__Task brief__:
Without changing anything, output the records below.

(Data in this exercise Opens)

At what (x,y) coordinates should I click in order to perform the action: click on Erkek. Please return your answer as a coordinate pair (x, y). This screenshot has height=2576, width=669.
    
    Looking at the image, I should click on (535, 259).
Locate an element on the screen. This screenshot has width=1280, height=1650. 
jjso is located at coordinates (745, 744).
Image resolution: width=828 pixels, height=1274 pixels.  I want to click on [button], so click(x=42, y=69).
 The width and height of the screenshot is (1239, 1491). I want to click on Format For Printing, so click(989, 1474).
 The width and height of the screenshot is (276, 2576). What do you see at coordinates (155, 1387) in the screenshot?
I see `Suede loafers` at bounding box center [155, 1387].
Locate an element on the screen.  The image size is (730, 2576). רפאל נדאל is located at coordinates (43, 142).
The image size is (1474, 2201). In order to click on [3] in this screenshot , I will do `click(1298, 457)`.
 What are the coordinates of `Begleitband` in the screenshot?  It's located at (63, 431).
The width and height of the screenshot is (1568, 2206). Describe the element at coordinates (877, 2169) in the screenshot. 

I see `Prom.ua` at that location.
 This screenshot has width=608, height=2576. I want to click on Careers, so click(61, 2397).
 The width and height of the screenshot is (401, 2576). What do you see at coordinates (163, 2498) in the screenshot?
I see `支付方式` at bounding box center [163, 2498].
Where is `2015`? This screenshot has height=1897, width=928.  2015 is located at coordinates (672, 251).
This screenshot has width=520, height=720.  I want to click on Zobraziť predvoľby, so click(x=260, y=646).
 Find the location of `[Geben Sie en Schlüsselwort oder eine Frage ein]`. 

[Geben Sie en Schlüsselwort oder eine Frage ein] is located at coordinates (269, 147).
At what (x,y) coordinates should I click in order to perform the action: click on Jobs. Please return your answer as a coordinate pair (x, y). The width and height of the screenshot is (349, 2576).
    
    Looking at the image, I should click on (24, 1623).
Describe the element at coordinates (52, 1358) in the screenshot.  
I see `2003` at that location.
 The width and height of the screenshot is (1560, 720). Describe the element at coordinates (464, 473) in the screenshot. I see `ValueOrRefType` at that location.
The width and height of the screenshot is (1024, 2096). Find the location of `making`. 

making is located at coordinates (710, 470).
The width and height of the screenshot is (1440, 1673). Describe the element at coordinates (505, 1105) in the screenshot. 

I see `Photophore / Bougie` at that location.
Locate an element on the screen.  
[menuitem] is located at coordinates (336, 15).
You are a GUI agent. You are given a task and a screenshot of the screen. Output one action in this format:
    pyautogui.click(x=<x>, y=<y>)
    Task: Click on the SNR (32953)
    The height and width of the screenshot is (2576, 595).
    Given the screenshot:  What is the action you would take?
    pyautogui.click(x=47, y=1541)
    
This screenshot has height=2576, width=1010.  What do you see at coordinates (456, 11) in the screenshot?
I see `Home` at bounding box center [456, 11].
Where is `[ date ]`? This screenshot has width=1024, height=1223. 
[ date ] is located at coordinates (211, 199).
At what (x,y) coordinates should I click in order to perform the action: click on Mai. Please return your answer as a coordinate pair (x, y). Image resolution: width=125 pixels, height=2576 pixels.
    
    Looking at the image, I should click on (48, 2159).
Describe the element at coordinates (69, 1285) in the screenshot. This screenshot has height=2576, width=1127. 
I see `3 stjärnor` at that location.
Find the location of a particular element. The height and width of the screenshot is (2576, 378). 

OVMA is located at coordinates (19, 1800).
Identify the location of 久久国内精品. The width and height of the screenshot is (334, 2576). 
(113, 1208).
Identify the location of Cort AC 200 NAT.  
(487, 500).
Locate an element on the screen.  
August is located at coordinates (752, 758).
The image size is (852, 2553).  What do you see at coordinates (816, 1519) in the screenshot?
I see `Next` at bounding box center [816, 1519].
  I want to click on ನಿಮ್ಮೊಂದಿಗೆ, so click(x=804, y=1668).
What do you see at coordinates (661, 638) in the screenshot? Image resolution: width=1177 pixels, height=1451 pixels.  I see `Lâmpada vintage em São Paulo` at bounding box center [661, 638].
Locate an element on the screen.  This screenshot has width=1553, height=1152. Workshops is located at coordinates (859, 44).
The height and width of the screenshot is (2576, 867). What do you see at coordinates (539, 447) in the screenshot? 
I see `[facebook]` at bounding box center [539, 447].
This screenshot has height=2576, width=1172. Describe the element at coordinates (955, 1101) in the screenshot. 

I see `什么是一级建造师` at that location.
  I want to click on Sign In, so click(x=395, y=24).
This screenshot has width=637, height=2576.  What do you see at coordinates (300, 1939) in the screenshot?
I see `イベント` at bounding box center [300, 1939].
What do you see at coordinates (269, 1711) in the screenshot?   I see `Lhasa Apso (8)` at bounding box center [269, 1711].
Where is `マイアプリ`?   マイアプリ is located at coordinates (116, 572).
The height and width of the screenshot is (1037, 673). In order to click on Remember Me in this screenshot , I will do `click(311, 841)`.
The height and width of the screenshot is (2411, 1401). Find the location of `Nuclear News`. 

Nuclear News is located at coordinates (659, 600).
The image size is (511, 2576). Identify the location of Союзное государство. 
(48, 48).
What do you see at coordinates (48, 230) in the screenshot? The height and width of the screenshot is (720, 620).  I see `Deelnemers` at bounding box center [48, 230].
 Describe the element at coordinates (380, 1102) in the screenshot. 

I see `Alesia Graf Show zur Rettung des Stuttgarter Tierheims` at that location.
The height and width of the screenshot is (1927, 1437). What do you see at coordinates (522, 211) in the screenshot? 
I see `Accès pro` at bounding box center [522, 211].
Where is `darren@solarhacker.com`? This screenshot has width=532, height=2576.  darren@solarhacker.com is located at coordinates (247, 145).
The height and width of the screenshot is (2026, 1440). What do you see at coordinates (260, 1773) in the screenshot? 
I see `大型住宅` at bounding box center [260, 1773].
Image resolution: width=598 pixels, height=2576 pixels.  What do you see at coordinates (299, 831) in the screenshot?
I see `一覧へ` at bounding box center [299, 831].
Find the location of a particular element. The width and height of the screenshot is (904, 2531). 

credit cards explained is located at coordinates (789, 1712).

(Data in this exercise Closes)

__Result of the task__:
At what (x,y) coordinates should I click in order to perform the action: click on Erkek. Please return your answer as a coordinate pair (x, y). This screenshot has height=2576, width=669.
    
    Looking at the image, I should click on (535, 259).
Locate an element on the screen. This screenshot has width=1280, height=1650. 
jjso is located at coordinates (745, 744).
Image resolution: width=828 pixels, height=1274 pixels.  I want to click on [button], so click(x=42, y=69).
 The width and height of the screenshot is (1239, 1491). I want to click on Format For Printing, so click(989, 1474).
 The width and height of the screenshot is (276, 2576). What do you see at coordinates (155, 1387) in the screenshot?
I see `Suede loafers` at bounding box center [155, 1387].
Locate an element on the screen.  The image size is (730, 2576). רפאל נדאל is located at coordinates (43, 142).
The image size is (1474, 2201). In order to click on [3] in this screenshot , I will do `click(1298, 457)`.
 What are the coordinates of `Begleitband` in the screenshot?  It's located at (63, 431).
The width and height of the screenshot is (1568, 2206). Describe the element at coordinates (877, 2169) in the screenshot. 

I see `Prom.ua` at that location.
 This screenshot has width=608, height=2576. I want to click on Careers, so click(61, 2397).
 The width and height of the screenshot is (401, 2576). What do you see at coordinates (163, 2498) in the screenshot?
I see `支付方式` at bounding box center [163, 2498].
Where is `2015`? This screenshot has height=1897, width=928.  2015 is located at coordinates (672, 251).
This screenshot has width=520, height=720.  I want to click on Zobraziť predvoľby, so click(x=260, y=646).
 Find the location of `[Geben Sie en Schlüsselwort oder eine Frage ein]`. 

[Geben Sie en Schlüsselwort oder eine Frage ein] is located at coordinates (269, 147).
At what (x,y) coordinates should I click in order to perform the action: click on Jobs. Please return your answer as a coordinate pair (x, y). The width and height of the screenshot is (349, 2576).
    
    Looking at the image, I should click on (24, 1623).
Describe the element at coordinates (52, 1358) in the screenshot.  
I see `2003` at that location.
 The width and height of the screenshot is (1560, 720). Describe the element at coordinates (464, 473) in the screenshot. I see `ValueOrRefType` at that location.
The width and height of the screenshot is (1024, 2096). Find the location of `making`. 

making is located at coordinates (710, 470).
The width and height of the screenshot is (1440, 1673). Describe the element at coordinates (505, 1105) in the screenshot. 

I see `Photophore / Bougie` at that location.
Locate an element on the screen.  
[menuitem] is located at coordinates (336, 15).
You are a GUI agent. You are given a task and a screenshot of the screen. Output one action in this format:
    pyautogui.click(x=<x>, y=<y>)
    Task: Click on the SNR (32953)
    The height and width of the screenshot is (2576, 595).
    Given the screenshot:  What is the action you would take?
    pyautogui.click(x=47, y=1541)
    
This screenshot has height=2576, width=1010.  What do you see at coordinates (456, 11) in the screenshot?
I see `Home` at bounding box center [456, 11].
Where is `[ date ]`? This screenshot has width=1024, height=1223. 
[ date ] is located at coordinates (211, 199).
At what (x,y) coordinates should I click in order to perform the action: click on Mai. Please return your answer as a coordinate pair (x, y). Image resolution: width=125 pixels, height=2576 pixels.
    
    Looking at the image, I should click on (48, 2159).
Describe the element at coordinates (69, 1285) in the screenshot. This screenshot has height=2576, width=1127. 
I see `3 stjärnor` at that location.
Find the location of a particular element. The height and width of the screenshot is (2576, 378). 

OVMA is located at coordinates (19, 1800).
Identify the location of 久久国内精品. The width and height of the screenshot is (334, 2576). 
(113, 1208).
Identify the location of Cort AC 200 NAT.  
(487, 500).
Locate an element on the screen.  
August is located at coordinates (752, 758).
The image size is (852, 2553).  What do you see at coordinates (816, 1519) in the screenshot?
I see `Next` at bounding box center [816, 1519].
  I want to click on ನಿಮ್ಮೊಂದಿಗೆ, so click(x=804, y=1668).
What do you see at coordinates (661, 638) in the screenshot? Image resolution: width=1177 pixels, height=1451 pixels.  I see `Lâmpada vintage em São Paulo` at bounding box center [661, 638].
Locate an element on the screen.  This screenshot has width=1553, height=1152. Workshops is located at coordinates (859, 44).
The height and width of the screenshot is (2576, 867). What do you see at coordinates (539, 447) in the screenshot? 
I see `[facebook]` at bounding box center [539, 447].
This screenshot has height=2576, width=1172. Describe the element at coordinates (955, 1101) in the screenshot. 

I see `什么是一级建造师` at that location.
  I want to click on Sign In, so click(x=395, y=24).
This screenshot has width=637, height=2576.  What do you see at coordinates (300, 1939) in the screenshot?
I see `イベント` at bounding box center [300, 1939].
What do you see at coordinates (269, 1711) in the screenshot?   I see `Lhasa Apso (8)` at bounding box center [269, 1711].
Where is `マイアプリ`?   マイアプリ is located at coordinates (116, 572).
The height and width of the screenshot is (1037, 673). In order to click on Remember Me in this screenshot , I will do `click(311, 841)`.
The height and width of the screenshot is (2411, 1401). Find the location of `Nuclear News`. 

Nuclear News is located at coordinates (659, 600).
The image size is (511, 2576). Identify the location of Союзное государство. 
(48, 48).
What do you see at coordinates (48, 230) in the screenshot? The height and width of the screenshot is (720, 620).  I see `Deelnemers` at bounding box center [48, 230].
 Describe the element at coordinates (380, 1102) in the screenshot. 

I see `Alesia Graf Show zur Rettung des Stuttgarter Tierheims` at that location.
The height and width of the screenshot is (1927, 1437). What do you see at coordinates (522, 211) in the screenshot? 
I see `Accès pro` at bounding box center [522, 211].
Where is `darren@solarhacker.com`? This screenshot has width=532, height=2576.  darren@solarhacker.com is located at coordinates (247, 145).
The height and width of the screenshot is (2026, 1440). What do you see at coordinates (260, 1773) in the screenshot? 
I see `大型住宅` at bounding box center [260, 1773].
Image resolution: width=598 pixels, height=2576 pixels.  What do you see at coordinates (299, 831) in the screenshot?
I see `一覧へ` at bounding box center [299, 831].
Find the location of a particular element. The width and height of the screenshot is (904, 2531). 

credit cards explained is located at coordinates (789, 1712).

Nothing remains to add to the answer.